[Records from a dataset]
########################################

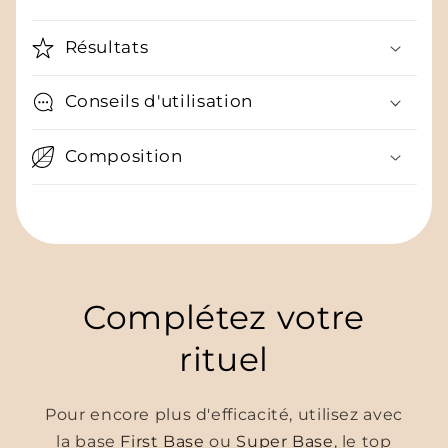
Résultats
Conseils d'utilisation
Composition
Complétez votre
rituel
Pour encore plus d'efficacité, utilisez avec
la base
First Base
ou
Super Base
, le top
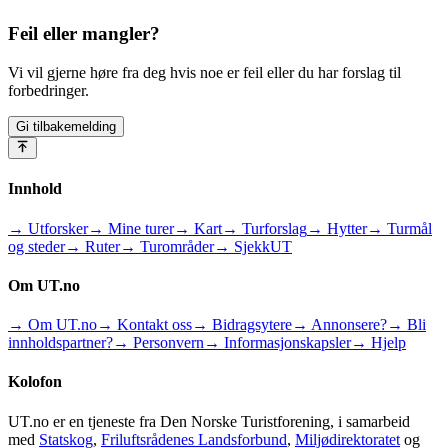
Feil eller mangler?
Vi vil gjerne høre fra deg hvis noe er feil eller du har forslag til
forbedringer.
Gi tilbakemelding
Innhold
→ Utforsker
→ Mine turer
→ Kart
→ Turforslag
→ Hytter
→ Turmål
og steder
→ Ruter
→ Turområder
→ SjekkUT
Om UT.no
→ Om UT.no
→ Kontakt oss
→ Bidragsytere
→ Annonsere?
→ Bli
innholdspartner?
→ Personvern
→ Informasjonskapsler
→ Hjelp
Kolofon
UT.no er en tjeneste fra Den Norske Turistforening, i samarbeid
med
Statskog
,
Friluftsrådenes Landsforbund
,
Miljødirektoratet
og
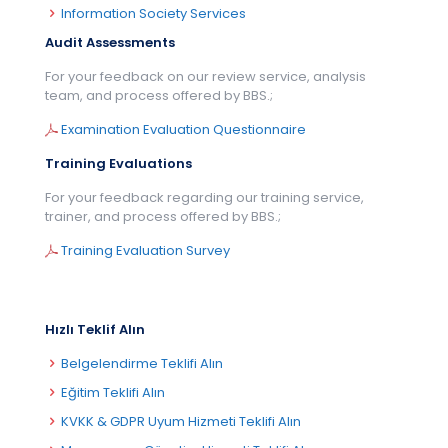
Information Society Services
Audit Assessments
For your feedback on our review service, analysis
team, and process offered by BBS.;
Examination Evaluation Questionnaire
Training Evaluations
For your feedback regarding our training service,
trainer, and process offered by BBS.;
Training Evaluation Survey
Hızlı Teklif Alın
Belgelendirme Teklifi Alın
Eğitim Teklifi Alın
KVKK & GDPR Uyum Hizmeti Teklifi Alın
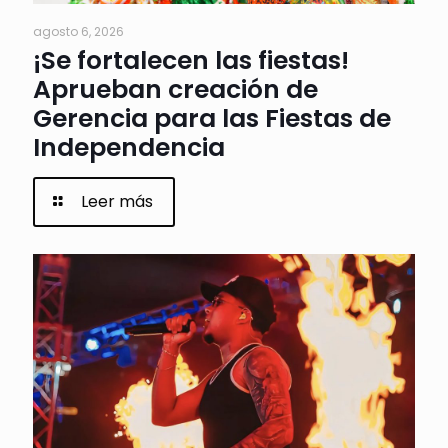
agosto 6, 2026
¡Se fortalecen las fiestas!
Aprueban creación de
Gerencia para las Fiestas de
Independencia
Leer más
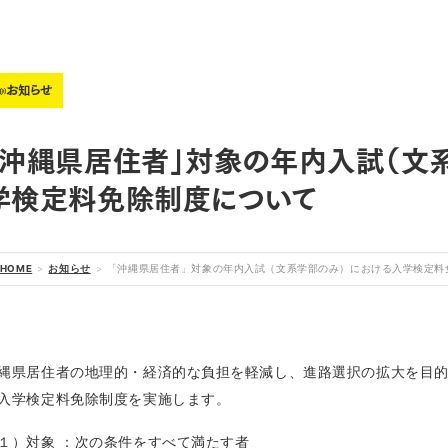
📣お知らせ
「沖縄県居住者」対象の年内入試（文
学検定料免除制度について
HOME
お知らせ
「沖縄県居住者」対象の年内入試（文系学部のみ）における入学検定料
縄県居住者の地理的・経済的な負担を軽減し、進路選択の拡大を目
入学検定料免除制度を実施します。
１）対象 ：次の条件をすべて満たす者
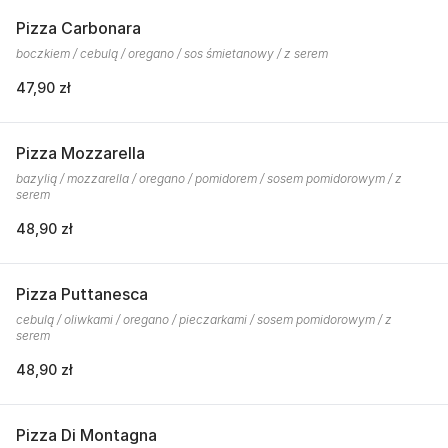
Pizza Carbonara
boczkiem / cebulą / oregano / sos śmietanowy / z serem
47,90 zł
Pizza Mozzarella
bazylią / mozzarella / oregano / pomidorem / sosem pomidorowym / z
serem
48,90 zł
Pizza Puttanesca
cebulą / oliwkami / oregano / pieczarkami / sosem pomidorowym / z
serem
48,90 zł
Pizza Di Montagna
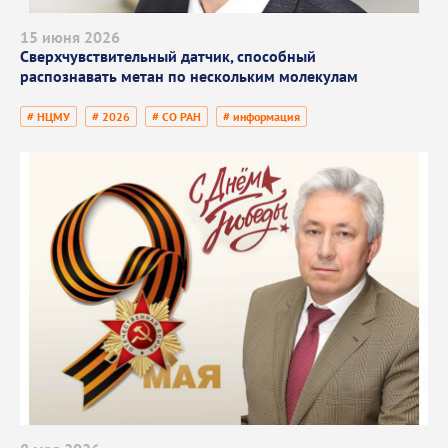
15 июня 2026
Сверхчувствительный датчик, способный
распознавать метан по нескольким молекулам
# НЦМУ
# 2026
# СО РАН
# информация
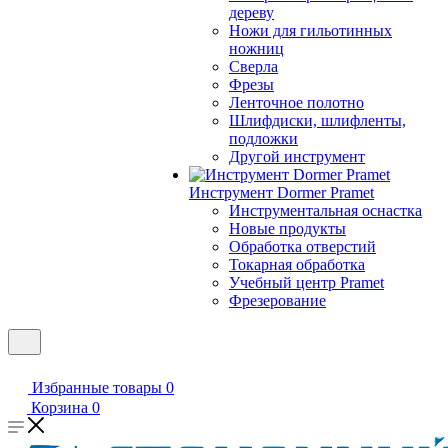
дереву
Ножи для гильотинных
ножниц
Сверла
Фрезы
Ленточное полотно
Шлифдиски, шлифленты,
подложки
Другой инструмент
Инструмент Dormer Pramet
Инструментальная оснастка
Новые продукты
Обработка отверстий
Токарная обработка
Учебный центр Pramet
Фрезерование
Избранные товары
0
Корзина
0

########################################

Task details: Exact copies of the lines from the one containing "team, and process offered by BBS.;" through the final line of the data are required; pictures are to be omitted.

Written solution:
team, and process offered by BBS.;
Examination Evaluation Questionnaire
Training Evaluations
For your feedback regarding our training service,
trainer, and process offered by BBS.;
Training Evaluation Survey
Hızlı Teklif Alın
Belgelendirme Teklifi Alın
Eğitim Teklifi Alın
KVKK & GDPR Uyum Hizmeti Teklifi Alın
agosto 6, 2026
¡Se fortalecen las fiestas!
Aprueban creación de
Gerencia para las Fiestas de
Independencia
Leer más
📣お知らせ
「沖縄県居住者」対象の年内入試（文
学検定料免除制度について
HOME
お知らせ
「沖縄県居住者」対象の年内入試（文系学部のみ）における入学検定料
縄県居住者の地理的・経済的な負担を軽減し、進路選択の拡大を目
入学検定料免除制度を実施します。
１）対象 ：次の条件をすべて満たす者
Pizza Carbonara
boczkiem / cebulą / oregano / sos śmietanowy / z serem
47,90 zł
Pizza Mozzarella
bazylią / mozzarella / oregano / pomidorem / sosem pomidorowym / z
serem
48,90 zł
Pizza Puttanesca
cebulą / oliwkami / oregano / pieczarkami / sosem pomidorowym / z
serem
48,90 zł
Pizza Di Montagna
15 июня 2026
Сверхчувствительный датчик, способный
распознавать метан по нескольким молекулам
# НЦМУ
# 2026
# СО РАН
# информация
дереву
Ножи для гильотинных
ножниц
Сверла
Фрезы
Ленточное полотно
Шлифдиски, шлифленты,
подложки
Другой инструмент
Инструмент Dormer Pramet
Инструментальная оснастка
Новые продукты
Обработка отверстий
Токарная обработка
Учебный центр Pramet
Фрезерование
Избранные товары
0
Корзина
0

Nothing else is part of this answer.